Les visages souriants des enfants, les regards apparemment calmes des adultes, les mains croisées des vieilles femmes s’inscrivaient dans des espaces domestiques recréés qui disaient l’extrême précarité des situations et faisaient écho à « la ruine absolue de la ville », Grozny bombardée telle que la définit Abdelawahab Meddeb. Ces images étaient donc elles-mêmes les souvenirs des violences subies, rappelant un passé qui n’est plus et prévenant un avenir incertain. Titrée Tchétchénie sur[exposée], l’exposition de Grenoble interrogeait l’image fugitive de souffrances non représentées et celle d’une guerre
dévoilée par une actualité médiatique tout entière dédiée aux événements sanglants chargés de légitimer les exactions de l’armée russe.
La nouvelle installation du centre d’histoire de la résistance rend compte des récents voyages que Maryvonne Arnaud a effectués en Pologne et en Turquie dans des centres de réfugiés, mais aussi dans Grozny reconstruite, noyée sous le flot des portraits de Kadyrov et Poutine unis, truelle à la main, pour rebâtir la ville et, au-delà, la République.
Une poignée d’années après, dans un contexte dit de normalisation, que nous montrent ces images ? Une capitale reconstruite, le temps enfin venu de la paix et du retour pour certains, la misère et l’attente infinie pour d’autres, réfugiés en Pologne et en Turquie avec leurs souffrances désormais exilées et marginalisées ? On est d’abord surpris de constater que les images couleur de cette nouvelle campagne n’ont pas l’évidence plastique des premières : l’existence éternellement mise entre parenthèses des réfugiés, la méfiance des habitants de Grozny « pacifiée », le lustre de la ville nouvelle génèrent des images plus difficiles à interpréter.
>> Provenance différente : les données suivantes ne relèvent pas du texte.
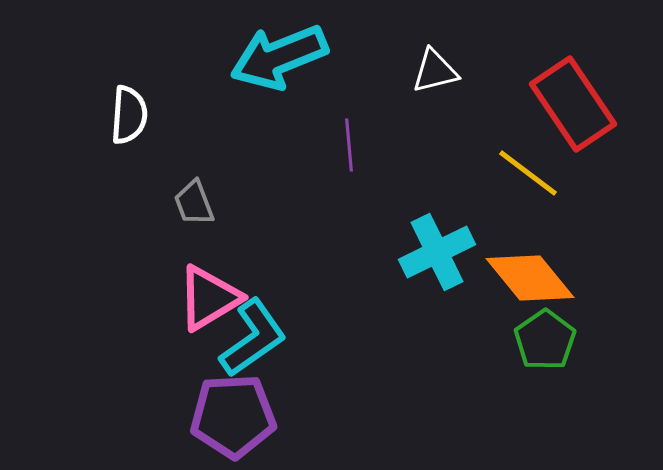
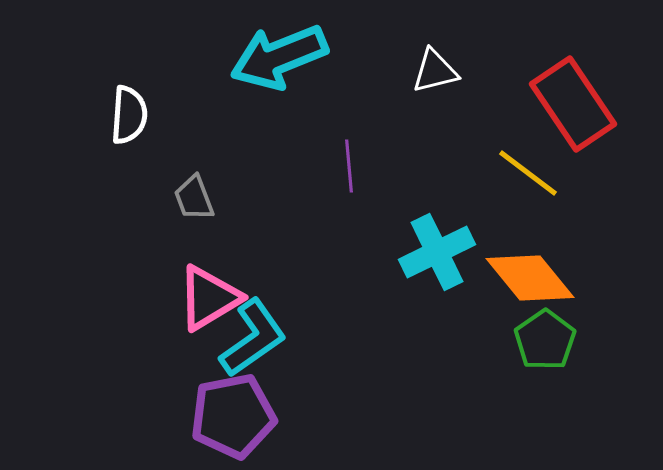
purple line: moved 21 px down
gray trapezoid: moved 5 px up
purple pentagon: rotated 8 degrees counterclockwise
Pour déjouer cette difficulté, la photographe utilise deux procédés distincts et complémentaires. Tout d’abord, elle entremêle les images des deux campagnes, réveillant ainsi la mémoire du temps passé et celui des traces d’une guerre qu’on cherche à faire disparaître physiquement de l’espace urbain. Enfin, la signification des images dépendant de l’identification qu’elles suscitent chez le spectateur, Maryvonne Arnaud convoque les mots, la parole des Tchétchènes, le récit de leur vie, de leurs errances et de leurs souffrances, enregistrés par elle au cours de ses rencontres. Ces témoignages servent de fil conducteur à l’ensemble du parcours et vont jusqu’à prendre, parfois, la place des images. Si les photographies suscitent notre intérêt, nous invitent à réfléchir, convoquent nos émotions, le récit seul peut nous amener à comprendre ce qu’est aujourd’hui la République tchétchène et la vie de ses expatriés, de ces Tchétchènes hors-sol.
En dépit des discours officiels et d’une reconstruction de façade, alors que s’exerce un régime de terreur, une nouvelle violence est faite aux Tchétchènes. Celle-ci consiste à gommer les traces pourtant tangibles et innombrables de la guerre, déjà très peu présente – sans doute parce que non photographiée – dans nos consciences européennes. Invoquées pour dénoncer cette violence, les photographies de Maryvonne Arnaud disent le miracle de la survie et rendent possible le souvenir de la guerre.